> _Your assignment_: Exclude all pictures. Then restate, word for word, the entries from the first line through the line that contains "geriye düştükleri maç".

> _Excerpts from a dataset_:

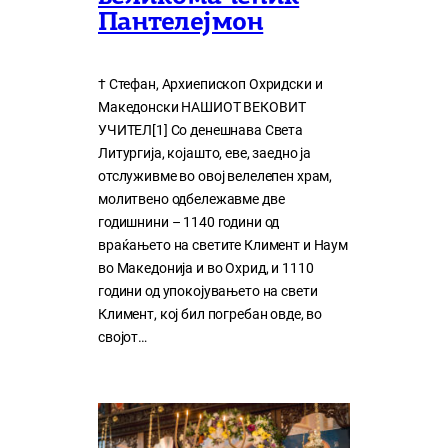
Пантелејмон
† Стефан, Архиепископ Охридски и
Македонски НАШИОТ ВЕКОВИТ
УЧИТЕЛ[1] Со денешнава Света
Литургија, којашто, еве, заедно ја
отслуживме во овој велелепен храм,
молитвено одбележавме две
годишнини – 1140 години од
враќањето на светите Климент и Наум
во Македонија и во Охрид, и 1110
години од упокојувањето на свети
Климент, кој бил погребан овде, во
својот…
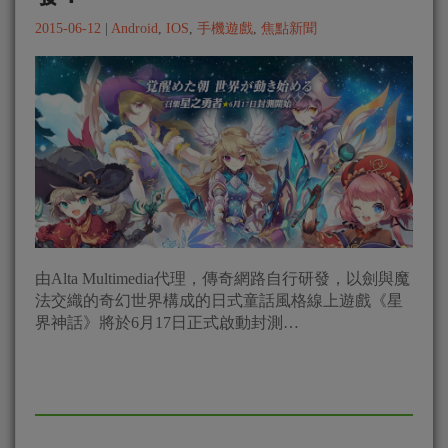
2015-06-12
|
Android
,
IOS
,
手機遊戲
,
焦點新聞
由Alta Multimedia代理，傳奇網路自行研發，以劍與魔
法交織的奇幻世界構成的日式童話風格線上遊戲《‪‎星
界神話‬》將於6月17日正式啟動封測…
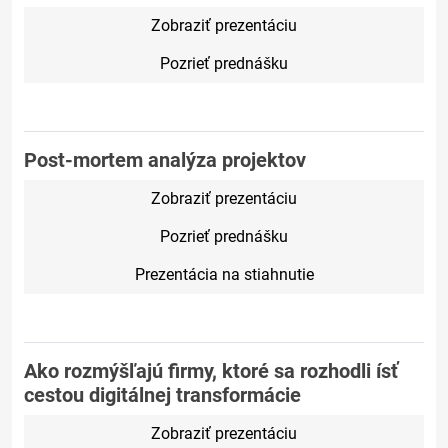
Zobraziť prezentáciu
Pozrieť prednášku
Post-mortem analýza projektov
Zobraziť prezentáciu
Pozrieť prednášku
Prezentácia na stiahnutie
Ako rozmýšľajú firmy, ktoré sa rozhodli ísť
cestou digitálnej transformácie
Zobraziť prezentáciu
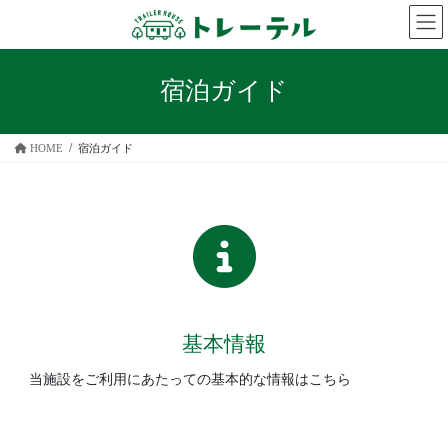
コ
ナ
ン
ビ
テ
ゲ
ン
ー
宿泊ガイド
ツ
シ
へ
ョ
ス
ン
HOME
宿泊ガイド
キ
に
ッ
移
プ
動
基本情報
当施設をご利用にあたっての基本的な情報はこちら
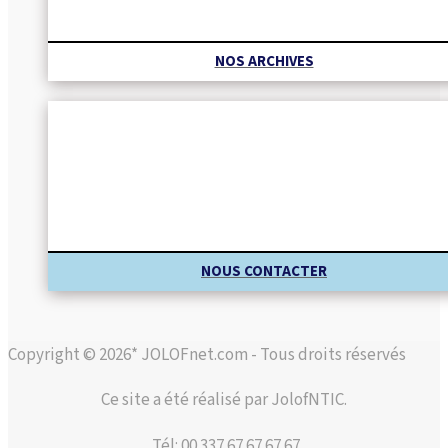
NOS ARCHIVES
NOUS CONTACTER
Copyright © 2026* JOLOFnet.com - Tous droits réservés
Ce site a été réalisé par JolofNTIC.
Tél: 00 337 67 67 67 67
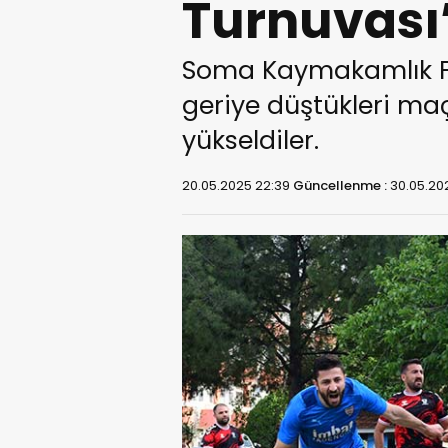
Turnuvası
Soma Kaymakamlık Fut
geriye düştükleri maç
yükseldiler.
20.05.2025 22:39
Güncellenme :
30.05.20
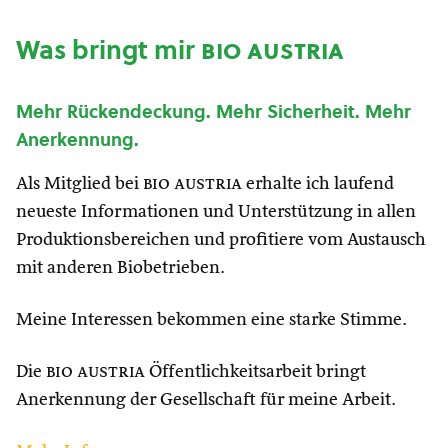
Was bringt mir
bio austria
Mehr Rückendeckung. Mehr Sicherheit. Mehr
Anerkennung.
Als Mitglied bei
bio austria
erhalte ich laufend
neueste Informationen und Unterstützung in allen
Produktionsbereichen und profitiere vom Austausch
mit anderen Biobetrieben.
Meine Interessen bekommen eine starke Stimme.
Die
bio austria
Öffentlichkeitsarbeit bringt
Anerkennung der Gesellschaft für meine Arbeit.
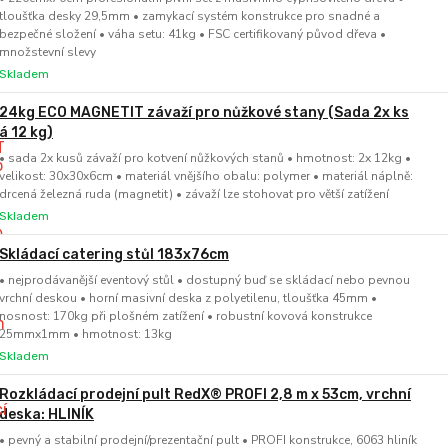
tloušťka desky 29,5mm • zamykací systém konstrukce pro snadné a
bezpečné složení • váha setu: 41kg • FSC certifikovaný původ dřeva •
množstevní slevy
Skladem
24kg ECO MAGNETIT závaží pro nůžkové stany (Sada 2x ks
á 12 kg)
• sada 2x kusů závaží pro kotvení nůžkových stanů • hmotnost: 2x 12kg •
velikost: 30x30x6cm • materiál vnějšího obalu: polymer • materiál náplně:
drcená železná ruda (magnetit) • závaží lze stohovat pro větší zatížení
Skladem
Skládací catering stůl 183x76cm
• nejprodávanější eventový stůl • dostupný buď se skládací nebo pevnou
vrchní deskou • horní masivní deska z polyetilenu, tloušťka 45mm •
nosnost: 170kg při plošném zatížení • robustní kovová konstrukce
25mmx1mm • hmotnost: 13kg
Skladem
Rozkládací prodejní pult RedX® PROFI 2,8 m x 53cm, vrchní
deska: HLINÍK
• pevný a stabilní prodejní/prezentační pult • PROFI konstrukce, 6063 hliník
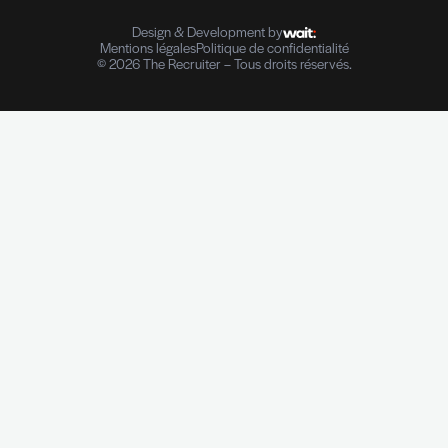
Conseil en Ressources Humaines
Solutions In-house
Evaluation des compétences
Outplacement et Coaching
Contrôle de références professionnelles
Vérifications des parcours professionnels
Diplômes I Données personnelles
e-Reputation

> _Solution to the exercise_:
Пантелејмон
† Стефан, Архиепископ Охридски и
Македонски НАШИОТ ВЕКОВИТ
УЧИТЕЛ[1] Со денешнава Света
Литургија, којашто, еве, заедно ја
отслуживме во овој велелепен храм,
молитвено одбележавме две
годишнини – 1140 години од
враќањето на светите Климент и Наум
во Македонија и во Охрид, и 1110
години од упокојувањето на свети
Климент, кој бил погребан овде, во
својот…
2015-06-12
|
Android
,
IOS
,
手機遊戲
,
焦點新聞
由Alta Multimedia代理，傳奇網路自行研發，以劍與魔
法交織的奇幻世界構成的日式童話風格線上遊戲《‪‎星
界神話‬》將於6月17日正式啟動封測…
Zobraziť prezentáciu
Pozrieť prednášku
Post-mortem analýza projektov
Zobraziť prezentáciu
Pozrieť prednášku
Prezentácia na stiahnutie
Ako rozmýšľajú firmy, ktoré sa rozhodli ísť
cestou digitálnej transformácie
Zobraziť prezentáciu
コ
ナ
ン
ビ
テ
ゲ
ン
ー
宿泊ガイド
ツ
シ
へ
ョ
ス
ン
HOME
宿泊ガイド
キ
に
ッ
移
プ
動
基本情報
当施設をご利用にあたっての基本的な情報はこちら
NOS ARCHIVES
NOUS CONTACTER
Copyright © 2026* JOLOFnet.com - Tous droits réservés
Ce site a été réalisé par JolofNTIC.
Tél: 00 337 67 67 67 67
Turnuvası
Soma Kaymakamlık Fut
geriye düştükleri maç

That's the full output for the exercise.